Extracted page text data
[Start of Attachment]

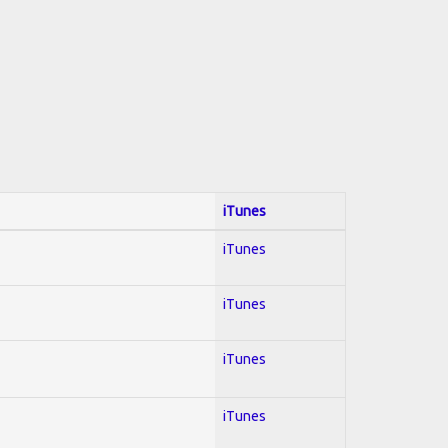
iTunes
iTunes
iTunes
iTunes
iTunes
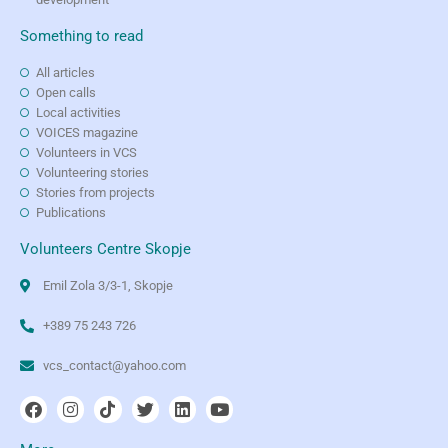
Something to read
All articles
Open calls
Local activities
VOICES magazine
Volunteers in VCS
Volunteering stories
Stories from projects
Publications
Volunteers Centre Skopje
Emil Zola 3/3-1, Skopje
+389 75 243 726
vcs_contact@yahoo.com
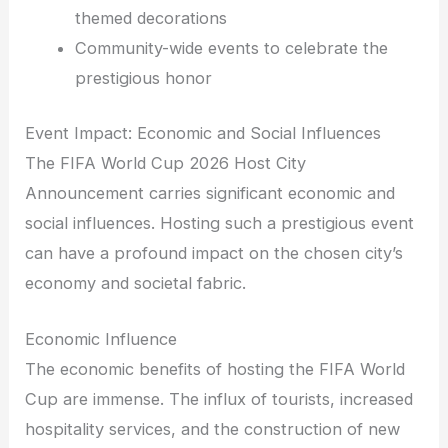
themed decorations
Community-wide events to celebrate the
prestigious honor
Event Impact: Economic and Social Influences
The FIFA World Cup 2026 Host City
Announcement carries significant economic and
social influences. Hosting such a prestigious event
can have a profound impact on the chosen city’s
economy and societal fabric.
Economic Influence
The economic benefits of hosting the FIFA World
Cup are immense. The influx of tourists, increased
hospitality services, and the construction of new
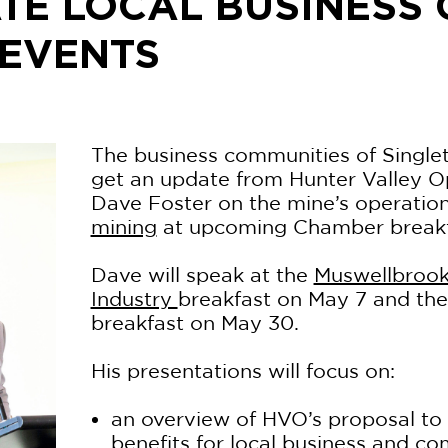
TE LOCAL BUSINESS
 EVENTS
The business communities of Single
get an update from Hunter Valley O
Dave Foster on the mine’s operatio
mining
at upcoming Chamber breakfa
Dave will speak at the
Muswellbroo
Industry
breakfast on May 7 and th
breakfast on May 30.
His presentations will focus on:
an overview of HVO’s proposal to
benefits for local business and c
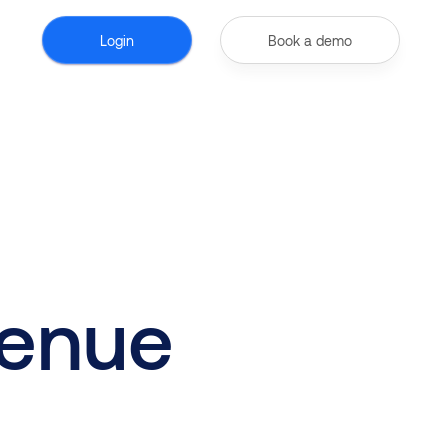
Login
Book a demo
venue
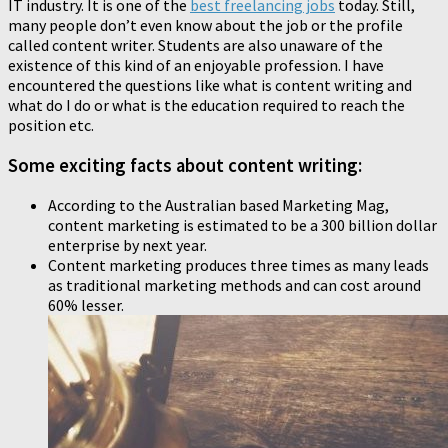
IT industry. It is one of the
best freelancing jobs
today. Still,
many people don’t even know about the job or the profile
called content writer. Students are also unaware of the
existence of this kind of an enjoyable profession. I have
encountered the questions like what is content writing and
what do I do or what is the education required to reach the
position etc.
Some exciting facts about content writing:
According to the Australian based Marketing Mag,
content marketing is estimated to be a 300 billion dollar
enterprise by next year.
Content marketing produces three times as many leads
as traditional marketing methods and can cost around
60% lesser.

[End of Attachment]

**Work request:**
Say how many lines above include "have". The number alone is the answer.

**Task solution:**
2